◆ **Task item**: Quote the full listing word for word.

== Supplied records

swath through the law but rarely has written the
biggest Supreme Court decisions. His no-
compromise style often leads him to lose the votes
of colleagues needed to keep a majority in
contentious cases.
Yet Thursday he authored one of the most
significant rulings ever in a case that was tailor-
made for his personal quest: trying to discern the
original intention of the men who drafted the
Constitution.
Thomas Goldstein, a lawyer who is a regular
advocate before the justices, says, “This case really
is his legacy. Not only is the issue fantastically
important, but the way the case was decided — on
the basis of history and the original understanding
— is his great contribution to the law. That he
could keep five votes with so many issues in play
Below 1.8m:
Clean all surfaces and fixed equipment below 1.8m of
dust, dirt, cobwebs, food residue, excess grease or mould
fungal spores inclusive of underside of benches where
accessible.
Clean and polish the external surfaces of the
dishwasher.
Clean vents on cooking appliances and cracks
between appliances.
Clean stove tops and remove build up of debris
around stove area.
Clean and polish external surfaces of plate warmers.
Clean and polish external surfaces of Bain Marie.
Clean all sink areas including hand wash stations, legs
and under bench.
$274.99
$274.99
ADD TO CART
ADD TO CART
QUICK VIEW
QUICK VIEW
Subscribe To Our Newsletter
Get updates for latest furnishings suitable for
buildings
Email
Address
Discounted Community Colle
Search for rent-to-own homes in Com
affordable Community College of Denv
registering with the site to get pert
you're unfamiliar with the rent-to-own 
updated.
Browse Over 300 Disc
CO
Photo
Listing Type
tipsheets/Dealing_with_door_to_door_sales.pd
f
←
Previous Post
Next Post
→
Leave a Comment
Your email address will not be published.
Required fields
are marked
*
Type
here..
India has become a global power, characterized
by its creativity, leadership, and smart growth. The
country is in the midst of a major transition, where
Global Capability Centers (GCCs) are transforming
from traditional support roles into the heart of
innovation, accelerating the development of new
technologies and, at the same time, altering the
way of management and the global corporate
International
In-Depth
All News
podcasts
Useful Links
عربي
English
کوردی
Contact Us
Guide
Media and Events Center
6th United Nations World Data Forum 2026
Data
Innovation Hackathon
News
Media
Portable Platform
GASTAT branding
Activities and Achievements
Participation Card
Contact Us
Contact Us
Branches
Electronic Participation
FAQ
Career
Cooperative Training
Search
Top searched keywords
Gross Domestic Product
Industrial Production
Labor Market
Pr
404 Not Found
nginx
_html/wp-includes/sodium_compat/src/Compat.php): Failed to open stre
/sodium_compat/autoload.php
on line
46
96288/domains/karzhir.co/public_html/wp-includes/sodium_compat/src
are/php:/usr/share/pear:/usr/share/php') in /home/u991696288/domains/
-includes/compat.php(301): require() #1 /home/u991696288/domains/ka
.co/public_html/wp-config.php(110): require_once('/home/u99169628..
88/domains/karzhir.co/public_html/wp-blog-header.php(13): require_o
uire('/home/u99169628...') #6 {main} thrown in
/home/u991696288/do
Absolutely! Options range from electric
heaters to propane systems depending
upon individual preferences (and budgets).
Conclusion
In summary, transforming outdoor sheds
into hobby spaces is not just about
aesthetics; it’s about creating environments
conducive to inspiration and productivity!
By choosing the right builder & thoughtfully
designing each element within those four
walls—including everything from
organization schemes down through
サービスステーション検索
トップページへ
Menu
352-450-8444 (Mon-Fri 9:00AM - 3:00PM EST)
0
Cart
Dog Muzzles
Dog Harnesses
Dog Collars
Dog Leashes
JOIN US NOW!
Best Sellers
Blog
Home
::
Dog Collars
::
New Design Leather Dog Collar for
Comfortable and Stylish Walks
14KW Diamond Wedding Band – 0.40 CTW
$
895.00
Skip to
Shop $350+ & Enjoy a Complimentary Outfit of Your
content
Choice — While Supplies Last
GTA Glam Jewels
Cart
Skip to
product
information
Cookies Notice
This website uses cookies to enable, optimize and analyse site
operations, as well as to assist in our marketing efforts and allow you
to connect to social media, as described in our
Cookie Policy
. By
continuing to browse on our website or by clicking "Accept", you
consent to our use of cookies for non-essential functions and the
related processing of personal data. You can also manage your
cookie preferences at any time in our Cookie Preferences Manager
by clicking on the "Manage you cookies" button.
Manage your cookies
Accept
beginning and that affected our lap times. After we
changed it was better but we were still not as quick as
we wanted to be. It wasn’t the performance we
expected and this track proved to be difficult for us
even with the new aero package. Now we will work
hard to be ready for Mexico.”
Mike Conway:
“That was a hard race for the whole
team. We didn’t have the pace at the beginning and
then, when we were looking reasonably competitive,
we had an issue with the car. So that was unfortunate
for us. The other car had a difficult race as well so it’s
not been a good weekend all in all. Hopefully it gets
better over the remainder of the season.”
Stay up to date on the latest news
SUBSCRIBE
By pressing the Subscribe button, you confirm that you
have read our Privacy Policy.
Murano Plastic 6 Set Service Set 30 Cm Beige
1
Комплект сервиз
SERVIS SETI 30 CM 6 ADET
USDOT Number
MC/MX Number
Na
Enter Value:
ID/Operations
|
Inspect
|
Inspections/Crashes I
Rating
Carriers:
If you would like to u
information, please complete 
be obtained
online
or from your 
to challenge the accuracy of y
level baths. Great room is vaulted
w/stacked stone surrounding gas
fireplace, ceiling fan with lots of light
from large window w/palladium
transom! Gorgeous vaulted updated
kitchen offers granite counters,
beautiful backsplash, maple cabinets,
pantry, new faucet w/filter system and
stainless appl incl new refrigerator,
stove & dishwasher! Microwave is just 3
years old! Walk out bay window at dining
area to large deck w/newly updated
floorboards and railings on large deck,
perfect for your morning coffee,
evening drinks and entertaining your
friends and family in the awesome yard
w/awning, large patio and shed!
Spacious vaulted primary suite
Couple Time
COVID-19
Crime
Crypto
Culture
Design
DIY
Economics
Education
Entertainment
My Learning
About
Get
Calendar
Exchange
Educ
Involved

====

◆ **Written reply**:
swath through the law but rarely has written the
biggest Supreme Court decisions. His no-
compromise style often leads him to lose the votes
of colleagues needed to keep a majority in
contentious cases.
Yet Thursday he authored one of the most
significant rulings ever in a case that was tailor-
made for his personal quest: trying to discern the
original intention of the men who drafted the
Constitution.
Thomas Goldstein, a lawyer who is a regular
advocate before the justices, says, “This case really
is his legacy. Not only is the issue fantastically
important, but the way the case was decided — on
the basis of history and the original understanding
— is his great contribution to the law. That he
could keep five votes with so many issues in play
Below 1.8m:
Clean all surfaces and fixed equipment below 1.8m of
dust, dirt, cobwebs, food residue, excess grease or mould
fungal spores inclusive of underside of benches where
accessible.
Clean and polish the external surfaces of the
dishwasher.
Clean vents on cooking appliances and cracks
between appliances.
Clean stove tops and remove build up of debris
around stove area.
Clean and polish external surfaces of plate warmers.
Clean and polish external surfaces of Bain Marie.
Clean all sink areas including hand wash stations, legs
and under bench.
$274.99
$274.99
ADD TO CART
ADD TO CART
QUICK VIEW
QUICK VIEW
Subscribe To Our Newsletter
Get updates for latest furnishings suitable for
buildings
Email
Address
Discounted Community Colle
Search for rent-to-own homes in Com
affordable Community College of Denv
registering with the site to get pert
you're unfamiliar with the rent-to-own 
updated.
Browse Over 300 Disc
CO
Photo
Listing Type
tipsheets/Dealing_with_door_to_door_sales.pd
f
←
Previous Post
Next Post
→
Leave a Comment
Your email address will not be published.
Required fields
are marked
*
Type
here..
India has become a global power, characterized
by its creativity, leadership, and smart growth. The
country is in the midst of a major transition, where
Global Capability Centers (GCCs) are transforming
from traditional support roles into the heart of
innovation, accelerating the development of new
technologies and, at the same time, altering the
way of management and the global corporate
International
In-Depth
All News
podcasts
Useful Links
عربي
English
کوردی
Contact Us
Guide
Media and Events Center
6th United Nations World Data Forum 2026
Data
Innovation Hackathon
News
Media
Portable Platform
GASTAT branding
Activities and Achievements
Participation Card
Contact Us
Contact Us
Branches
Electronic Participation
FAQ
Career
Cooperative Training
Search
Top searched keywords
Gross Domestic Product
Industrial Production
Labor Market
Pr
404 Not Found
nginx
_html/wp-includes/sodium_compat/src/Compat.php): Failed to open stre
/sodium_compat/autoload.php
on line
46
96288/domains/karzhir.co/public_html/wp-includes/sodium_compat/src
are/php:/usr/share/pear:/usr/share/php') in /home/u991696288/domains/
-includes/compat.php(301): require() #1 /home/u991696288/domains/ka
.co/public_html/wp-config.php(110): require_once('/home/u99169628..
88/domains/karzhir.co/public_html/wp-blog-header.php(13): require_o
uire('/home/u99169628...') #6 {main} thrown in
/home/u991696288/do
Absolutely! Options range from electric
heaters to propane systems depending
upon individual preferences (and budgets).
Conclusion
In summary, transforming outdoor sheds
into hobby spaces is not just about
aesthetics; it’s about creating environments
conducive to inspiration and productivity!
By choosing the right builder & thoughtfully
designing each element within those four
walls—including everything from
organization schemes down through
サービスステーション検索
トップページへ
Menu
352-450-8444 (Mon-Fri 9:00AM - 3:00PM EST)
0
Cart
Dog Muzzles
Dog Harnesses
Dog Collars
Dog Leashes
JOIN US NOW!
Best Sellers
Blog
Home
::
Dog Collars
::
New Design Leather Dog Collar for
Comfortable and Stylish Walks
14KW Diamond Wedding Band – 0.40 CTW
$
895.00
Skip to
Shop $350+ & Enjoy a Complimentary Outfit of Your
content
Choice — While Supplies Last
GTA Glam Jewels
Cart
Skip to
product
information
Cookies Notice
This website uses cookies to enable, optimize and analyse site
operations, as well as to assist in our marketing efforts and allow you
to connect to social media, as described in our
Cookie Policy
. By
continuing to browse on our website or by clicking "Accept", you
consent to our use of cookies for non-essential functions and the
related processing of personal data. You can also manage your
cookie preferences at any time in our Cookie Preferences Manager
by clicking on the "Manage you cookies" button.
Manage your cookies
Accept
beginning and that affected our lap times. After we
changed it was better but we were still not as quick as
we wanted to be. It wasn’t the performance we
expected and this track proved to be difficult for us
even with the new aero package. Now we will work
hard to be ready for Mexico.”
Mike Conway:
“That was a hard race for the whole
team. We didn’t have the pace at the beginning and
then, when we were looking reasonably competitive,
we had an issue with the car. So that was unfortunate
for us. The other car had a difficult race as well so it’s
not been a good weekend all in all. Hopefully it gets
better over the remainder of the season.”
Stay up to date on the latest news
SUBSCRIBE
By pressing the Subscribe button, you confirm that you
have read our Privacy Policy.
Murano Plastic 6 Set Service Set 30 Cm Beige
1
Комплект сервиз
SERVIS SETI 30 CM 6 ADET
USDOT Number
MC/MX Number
Na
Enter Value:
ID/Operations
|
Inspect
|
Inspections/Crashes I
Rating
Carriers:
If you would like to u
information, please complete 
be obtained
online
or from your 
to challenge the accuracy of y
level baths. Great room is vaulted
w/stacked stone surrounding gas
fireplace, ceiling fan with lots of light
from large window w/palladium
transom! Gorgeous vaulted updated
kitchen offers granite counters,
beautiful backsplash, maple cabinets,
pantry, new faucet w/filter system and
stainless appl incl new refrigerator,
stove & dishwasher! Microwave is just 3
years old! Walk out bay window at dining
area to large deck w/newly updated
floorboards and railings on large deck,
perfect for your morning coffee,
evening drinks and entertaining your
friends and family in the awesome yard
w/awning, large patio and shed!
Spacious vaulted primary suite
Couple Time
COVID-19
Crime
Crypto
Culture
Design
DIY
Economics
Education
Entertainment
My Learning
About
Get
Calendar
Exchange
Educ
Involved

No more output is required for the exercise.